<<<<

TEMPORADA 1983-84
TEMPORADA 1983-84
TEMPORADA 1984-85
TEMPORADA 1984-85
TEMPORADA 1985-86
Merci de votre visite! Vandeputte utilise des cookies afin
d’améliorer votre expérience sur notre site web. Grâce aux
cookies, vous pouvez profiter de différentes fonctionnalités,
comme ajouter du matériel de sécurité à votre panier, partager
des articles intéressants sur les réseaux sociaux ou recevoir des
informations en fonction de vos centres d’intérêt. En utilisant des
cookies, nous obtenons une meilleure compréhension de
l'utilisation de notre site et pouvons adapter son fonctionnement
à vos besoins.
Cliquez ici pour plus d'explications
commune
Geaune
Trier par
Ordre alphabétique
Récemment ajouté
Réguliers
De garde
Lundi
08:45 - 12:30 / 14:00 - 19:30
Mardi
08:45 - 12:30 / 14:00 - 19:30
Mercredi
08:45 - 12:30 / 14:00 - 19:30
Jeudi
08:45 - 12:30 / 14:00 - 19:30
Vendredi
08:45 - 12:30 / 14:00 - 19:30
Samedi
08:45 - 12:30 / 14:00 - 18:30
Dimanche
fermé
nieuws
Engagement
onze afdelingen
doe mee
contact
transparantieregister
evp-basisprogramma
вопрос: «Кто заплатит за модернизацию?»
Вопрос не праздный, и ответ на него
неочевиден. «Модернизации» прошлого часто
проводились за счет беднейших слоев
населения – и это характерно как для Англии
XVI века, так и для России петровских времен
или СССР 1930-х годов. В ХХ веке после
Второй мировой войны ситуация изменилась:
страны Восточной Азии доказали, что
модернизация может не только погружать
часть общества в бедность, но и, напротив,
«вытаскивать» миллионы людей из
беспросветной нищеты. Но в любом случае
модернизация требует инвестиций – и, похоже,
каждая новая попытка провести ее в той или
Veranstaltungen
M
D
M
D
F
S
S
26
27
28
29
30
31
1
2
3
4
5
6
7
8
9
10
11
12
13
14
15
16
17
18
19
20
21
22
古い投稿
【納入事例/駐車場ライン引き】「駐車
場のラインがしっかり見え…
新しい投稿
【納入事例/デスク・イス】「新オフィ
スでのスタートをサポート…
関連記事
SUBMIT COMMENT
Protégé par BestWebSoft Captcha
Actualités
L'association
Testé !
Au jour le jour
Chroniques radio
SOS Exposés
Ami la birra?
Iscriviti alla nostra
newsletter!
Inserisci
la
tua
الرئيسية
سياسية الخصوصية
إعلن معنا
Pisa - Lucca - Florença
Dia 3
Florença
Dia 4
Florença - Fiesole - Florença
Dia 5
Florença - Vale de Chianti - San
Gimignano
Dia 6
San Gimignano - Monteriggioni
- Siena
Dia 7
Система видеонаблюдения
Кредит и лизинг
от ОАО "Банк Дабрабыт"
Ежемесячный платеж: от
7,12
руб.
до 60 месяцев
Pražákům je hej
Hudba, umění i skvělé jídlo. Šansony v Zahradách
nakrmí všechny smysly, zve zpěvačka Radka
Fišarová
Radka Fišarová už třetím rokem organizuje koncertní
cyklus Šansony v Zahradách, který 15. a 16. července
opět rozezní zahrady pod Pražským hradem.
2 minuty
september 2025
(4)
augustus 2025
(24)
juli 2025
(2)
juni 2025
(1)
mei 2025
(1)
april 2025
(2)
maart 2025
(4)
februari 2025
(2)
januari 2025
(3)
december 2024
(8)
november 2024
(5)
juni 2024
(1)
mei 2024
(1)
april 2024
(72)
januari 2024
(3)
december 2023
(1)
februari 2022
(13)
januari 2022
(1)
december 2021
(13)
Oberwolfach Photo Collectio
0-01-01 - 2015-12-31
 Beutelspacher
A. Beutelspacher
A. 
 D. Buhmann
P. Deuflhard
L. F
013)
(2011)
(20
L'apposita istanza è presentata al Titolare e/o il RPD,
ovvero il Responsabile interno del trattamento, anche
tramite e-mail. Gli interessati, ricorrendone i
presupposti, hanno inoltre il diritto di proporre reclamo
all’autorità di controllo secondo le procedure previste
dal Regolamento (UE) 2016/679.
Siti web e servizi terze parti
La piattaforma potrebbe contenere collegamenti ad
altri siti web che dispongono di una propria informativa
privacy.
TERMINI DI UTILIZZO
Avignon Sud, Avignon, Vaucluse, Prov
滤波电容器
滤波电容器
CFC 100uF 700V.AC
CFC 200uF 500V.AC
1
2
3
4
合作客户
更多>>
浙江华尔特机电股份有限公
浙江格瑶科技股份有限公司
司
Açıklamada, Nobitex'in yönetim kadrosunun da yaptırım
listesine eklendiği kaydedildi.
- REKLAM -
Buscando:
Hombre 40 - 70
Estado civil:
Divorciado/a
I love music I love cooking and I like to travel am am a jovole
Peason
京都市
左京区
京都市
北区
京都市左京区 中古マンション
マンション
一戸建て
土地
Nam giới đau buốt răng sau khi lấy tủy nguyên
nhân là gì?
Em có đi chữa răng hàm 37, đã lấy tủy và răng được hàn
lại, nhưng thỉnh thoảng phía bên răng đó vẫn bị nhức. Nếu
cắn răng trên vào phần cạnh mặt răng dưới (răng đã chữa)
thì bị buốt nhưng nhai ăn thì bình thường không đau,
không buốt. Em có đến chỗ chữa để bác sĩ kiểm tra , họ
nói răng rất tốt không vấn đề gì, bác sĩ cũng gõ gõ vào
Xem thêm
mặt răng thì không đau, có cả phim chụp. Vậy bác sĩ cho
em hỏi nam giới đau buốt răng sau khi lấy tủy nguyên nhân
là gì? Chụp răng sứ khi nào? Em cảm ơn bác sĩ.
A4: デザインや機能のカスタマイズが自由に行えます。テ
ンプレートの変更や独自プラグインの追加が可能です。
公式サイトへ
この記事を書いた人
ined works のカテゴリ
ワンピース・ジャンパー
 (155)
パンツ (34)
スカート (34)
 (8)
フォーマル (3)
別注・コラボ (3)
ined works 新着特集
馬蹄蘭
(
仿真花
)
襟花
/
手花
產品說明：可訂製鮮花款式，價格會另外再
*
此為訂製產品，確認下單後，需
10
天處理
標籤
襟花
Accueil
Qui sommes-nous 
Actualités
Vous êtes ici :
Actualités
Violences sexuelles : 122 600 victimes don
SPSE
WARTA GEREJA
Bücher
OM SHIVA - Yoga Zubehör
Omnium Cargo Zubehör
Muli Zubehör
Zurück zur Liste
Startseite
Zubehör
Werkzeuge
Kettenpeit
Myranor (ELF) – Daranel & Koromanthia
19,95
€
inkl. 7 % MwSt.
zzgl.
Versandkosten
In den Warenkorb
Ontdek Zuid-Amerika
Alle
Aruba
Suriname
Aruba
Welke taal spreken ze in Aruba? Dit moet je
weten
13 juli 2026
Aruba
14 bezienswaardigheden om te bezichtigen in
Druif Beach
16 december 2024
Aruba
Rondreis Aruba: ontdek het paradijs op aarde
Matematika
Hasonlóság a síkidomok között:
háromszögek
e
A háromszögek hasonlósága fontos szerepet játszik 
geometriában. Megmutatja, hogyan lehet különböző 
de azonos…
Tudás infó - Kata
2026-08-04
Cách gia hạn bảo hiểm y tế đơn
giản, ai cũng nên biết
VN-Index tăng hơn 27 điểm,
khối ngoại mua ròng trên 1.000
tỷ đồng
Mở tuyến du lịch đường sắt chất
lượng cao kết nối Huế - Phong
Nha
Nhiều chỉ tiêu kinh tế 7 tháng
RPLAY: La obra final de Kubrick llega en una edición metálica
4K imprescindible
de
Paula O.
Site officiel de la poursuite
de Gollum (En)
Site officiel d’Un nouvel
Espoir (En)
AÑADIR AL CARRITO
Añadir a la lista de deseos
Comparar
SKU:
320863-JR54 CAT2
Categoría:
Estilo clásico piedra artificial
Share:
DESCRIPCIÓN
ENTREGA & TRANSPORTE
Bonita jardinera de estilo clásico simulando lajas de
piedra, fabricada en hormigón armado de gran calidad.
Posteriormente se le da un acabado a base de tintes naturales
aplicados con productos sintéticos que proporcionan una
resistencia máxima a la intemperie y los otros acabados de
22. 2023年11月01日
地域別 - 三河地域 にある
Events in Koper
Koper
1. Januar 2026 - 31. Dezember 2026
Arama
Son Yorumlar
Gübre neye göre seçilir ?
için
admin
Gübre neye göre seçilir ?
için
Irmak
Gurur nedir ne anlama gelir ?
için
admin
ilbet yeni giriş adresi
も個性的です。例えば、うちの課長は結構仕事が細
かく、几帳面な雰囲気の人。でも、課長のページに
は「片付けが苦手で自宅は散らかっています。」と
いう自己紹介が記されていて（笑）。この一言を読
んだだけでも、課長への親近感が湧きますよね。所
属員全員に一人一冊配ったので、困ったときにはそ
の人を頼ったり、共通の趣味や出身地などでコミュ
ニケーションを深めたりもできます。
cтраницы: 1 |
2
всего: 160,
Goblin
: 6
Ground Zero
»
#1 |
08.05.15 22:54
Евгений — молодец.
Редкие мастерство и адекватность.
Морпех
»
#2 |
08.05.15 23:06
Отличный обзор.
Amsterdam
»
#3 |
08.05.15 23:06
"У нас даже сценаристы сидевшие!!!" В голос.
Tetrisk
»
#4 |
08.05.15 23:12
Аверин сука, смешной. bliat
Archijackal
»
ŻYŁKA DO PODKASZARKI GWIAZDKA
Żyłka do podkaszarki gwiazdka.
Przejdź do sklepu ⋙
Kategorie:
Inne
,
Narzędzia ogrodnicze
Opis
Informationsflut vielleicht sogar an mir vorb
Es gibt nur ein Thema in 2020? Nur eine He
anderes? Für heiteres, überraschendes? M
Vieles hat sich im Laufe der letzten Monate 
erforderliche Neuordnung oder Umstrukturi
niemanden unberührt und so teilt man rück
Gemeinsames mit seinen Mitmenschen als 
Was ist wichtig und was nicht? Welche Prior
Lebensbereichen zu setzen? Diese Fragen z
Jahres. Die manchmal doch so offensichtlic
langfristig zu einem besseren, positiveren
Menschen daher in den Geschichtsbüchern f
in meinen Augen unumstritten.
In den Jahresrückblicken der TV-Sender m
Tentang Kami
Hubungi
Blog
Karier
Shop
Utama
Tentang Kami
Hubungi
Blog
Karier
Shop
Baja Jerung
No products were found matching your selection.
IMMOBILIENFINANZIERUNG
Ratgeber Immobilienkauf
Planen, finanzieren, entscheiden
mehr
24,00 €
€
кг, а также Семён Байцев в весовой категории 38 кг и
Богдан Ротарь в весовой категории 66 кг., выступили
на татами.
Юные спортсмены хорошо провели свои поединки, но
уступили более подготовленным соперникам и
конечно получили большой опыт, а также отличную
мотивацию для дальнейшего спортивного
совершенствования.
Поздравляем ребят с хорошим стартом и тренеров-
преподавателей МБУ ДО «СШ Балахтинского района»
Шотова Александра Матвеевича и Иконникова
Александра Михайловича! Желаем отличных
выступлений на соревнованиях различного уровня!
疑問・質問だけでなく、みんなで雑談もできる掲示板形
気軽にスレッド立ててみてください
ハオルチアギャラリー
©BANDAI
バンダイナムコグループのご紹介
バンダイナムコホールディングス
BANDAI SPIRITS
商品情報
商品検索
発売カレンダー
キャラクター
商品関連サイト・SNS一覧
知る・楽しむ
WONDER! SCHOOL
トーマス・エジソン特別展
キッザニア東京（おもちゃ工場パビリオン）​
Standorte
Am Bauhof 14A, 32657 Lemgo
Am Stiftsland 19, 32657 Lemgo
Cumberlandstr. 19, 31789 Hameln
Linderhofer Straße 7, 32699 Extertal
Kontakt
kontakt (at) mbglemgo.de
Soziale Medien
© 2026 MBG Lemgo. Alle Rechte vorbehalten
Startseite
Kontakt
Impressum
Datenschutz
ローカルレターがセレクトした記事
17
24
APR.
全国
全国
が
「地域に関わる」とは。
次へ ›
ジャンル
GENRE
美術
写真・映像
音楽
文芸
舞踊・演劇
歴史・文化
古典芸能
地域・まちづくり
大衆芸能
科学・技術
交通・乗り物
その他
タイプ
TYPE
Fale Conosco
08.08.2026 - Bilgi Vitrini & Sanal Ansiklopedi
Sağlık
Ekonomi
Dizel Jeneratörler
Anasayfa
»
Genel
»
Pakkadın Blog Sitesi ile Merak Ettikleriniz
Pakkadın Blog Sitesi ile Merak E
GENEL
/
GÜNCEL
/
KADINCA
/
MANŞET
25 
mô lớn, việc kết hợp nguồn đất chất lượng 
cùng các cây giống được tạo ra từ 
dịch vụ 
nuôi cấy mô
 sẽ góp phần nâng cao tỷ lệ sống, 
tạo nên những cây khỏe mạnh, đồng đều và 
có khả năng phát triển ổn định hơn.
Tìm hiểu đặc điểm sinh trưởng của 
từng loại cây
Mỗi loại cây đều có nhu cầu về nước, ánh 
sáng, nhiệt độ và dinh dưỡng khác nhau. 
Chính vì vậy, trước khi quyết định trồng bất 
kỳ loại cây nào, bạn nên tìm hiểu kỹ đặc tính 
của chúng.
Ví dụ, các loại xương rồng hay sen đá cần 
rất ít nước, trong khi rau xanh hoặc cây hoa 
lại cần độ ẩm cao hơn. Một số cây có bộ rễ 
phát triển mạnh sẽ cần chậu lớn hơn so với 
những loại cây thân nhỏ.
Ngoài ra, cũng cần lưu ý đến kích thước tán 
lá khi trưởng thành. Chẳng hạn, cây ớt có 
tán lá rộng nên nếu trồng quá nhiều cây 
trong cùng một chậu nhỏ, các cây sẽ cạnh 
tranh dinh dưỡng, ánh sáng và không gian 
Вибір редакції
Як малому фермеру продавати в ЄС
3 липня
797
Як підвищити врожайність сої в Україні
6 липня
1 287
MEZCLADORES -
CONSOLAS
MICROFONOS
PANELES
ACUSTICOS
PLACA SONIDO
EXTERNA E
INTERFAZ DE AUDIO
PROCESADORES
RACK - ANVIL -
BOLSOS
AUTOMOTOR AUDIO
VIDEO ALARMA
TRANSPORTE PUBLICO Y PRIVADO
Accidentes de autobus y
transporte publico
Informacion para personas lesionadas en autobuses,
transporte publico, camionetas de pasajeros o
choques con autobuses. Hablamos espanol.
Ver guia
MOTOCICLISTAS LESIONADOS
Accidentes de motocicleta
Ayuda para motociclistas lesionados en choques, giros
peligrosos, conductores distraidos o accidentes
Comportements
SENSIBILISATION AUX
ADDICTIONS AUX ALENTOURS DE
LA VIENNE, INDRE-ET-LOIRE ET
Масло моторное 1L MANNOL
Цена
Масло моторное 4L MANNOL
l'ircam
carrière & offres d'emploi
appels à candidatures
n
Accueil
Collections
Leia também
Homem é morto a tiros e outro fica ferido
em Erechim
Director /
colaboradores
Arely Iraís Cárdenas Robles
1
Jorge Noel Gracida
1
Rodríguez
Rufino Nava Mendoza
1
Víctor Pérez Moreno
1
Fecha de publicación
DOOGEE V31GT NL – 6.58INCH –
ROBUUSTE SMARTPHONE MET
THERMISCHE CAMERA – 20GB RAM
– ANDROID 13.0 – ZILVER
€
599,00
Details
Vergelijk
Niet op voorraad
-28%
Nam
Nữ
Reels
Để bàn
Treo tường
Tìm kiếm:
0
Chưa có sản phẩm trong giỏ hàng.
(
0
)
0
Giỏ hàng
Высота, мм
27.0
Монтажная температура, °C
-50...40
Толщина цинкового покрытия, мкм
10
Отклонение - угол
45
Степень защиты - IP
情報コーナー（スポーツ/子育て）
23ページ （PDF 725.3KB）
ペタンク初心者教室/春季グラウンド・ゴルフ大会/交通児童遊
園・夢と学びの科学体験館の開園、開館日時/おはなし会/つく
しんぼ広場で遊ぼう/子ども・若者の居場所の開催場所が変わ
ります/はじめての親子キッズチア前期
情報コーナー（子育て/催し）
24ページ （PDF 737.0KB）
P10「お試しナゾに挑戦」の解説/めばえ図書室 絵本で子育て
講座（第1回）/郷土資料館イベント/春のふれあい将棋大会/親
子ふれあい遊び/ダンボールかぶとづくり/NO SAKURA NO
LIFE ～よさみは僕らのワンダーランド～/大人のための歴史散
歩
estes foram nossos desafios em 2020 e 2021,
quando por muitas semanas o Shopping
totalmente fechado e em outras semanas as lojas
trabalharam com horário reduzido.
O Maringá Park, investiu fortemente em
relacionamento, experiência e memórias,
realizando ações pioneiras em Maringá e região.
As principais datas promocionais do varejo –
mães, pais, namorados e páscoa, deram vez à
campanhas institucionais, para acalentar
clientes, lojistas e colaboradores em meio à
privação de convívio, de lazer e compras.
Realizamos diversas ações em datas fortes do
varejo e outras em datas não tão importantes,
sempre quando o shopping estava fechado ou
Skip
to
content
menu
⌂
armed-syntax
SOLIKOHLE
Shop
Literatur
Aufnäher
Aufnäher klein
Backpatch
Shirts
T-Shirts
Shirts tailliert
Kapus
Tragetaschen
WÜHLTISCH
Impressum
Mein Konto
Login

>>>>

ASSIGNMENT:
Among the entries above, how many lines include the word "định"? Give the number with no comment.

TASK ANSWER:
2